── DATA UNDER STUDY ──

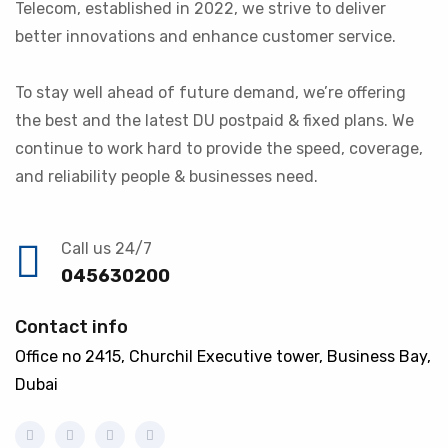
Telecom, established in 2022, we strive to deliver
better innovations and enhance customer service.
To stay well ahead of future demand, we’re offering
the best and the latest DU postpaid & fixed plans. We
continue to work hard to provide the speed, coverage,
and reliability people & businesses need.
Call us 24/7
045630200
Contact info
Office no 2415, Churchil Executive tower, Business Bay,
Dubai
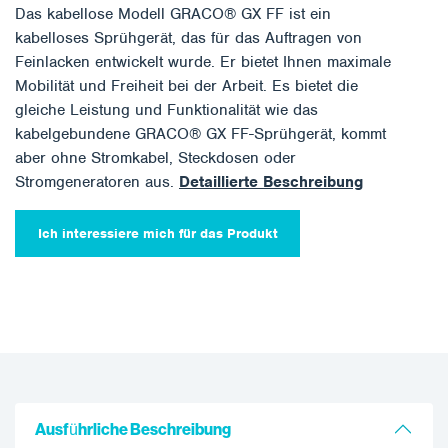
Das kabellose Modell GRACO® GX FF ist ein
kabelloses Sprühgerät, das für das Auftragen von
Feinlacken entwickelt wurde. Er bietet Ihnen maximale
Mobilität und Freiheit bei der Arbeit. Es bietet die
gleiche Leistung und Funktionalität wie das
kabelgebundene GRACO® GX FF-Sprühgerät, kommt
aber ohne Stromkabel, Steckdosen oder
Stromgeneratoren aus.
Detaillierte Beschreibung
Ich interessiere mich für das Produkt
Ausführliche Beschreibung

───

▸ **ACTIVITY**
Note how many lines in the data above contain "Beschreibung", then state that number alone.

▸ **REPLY**
2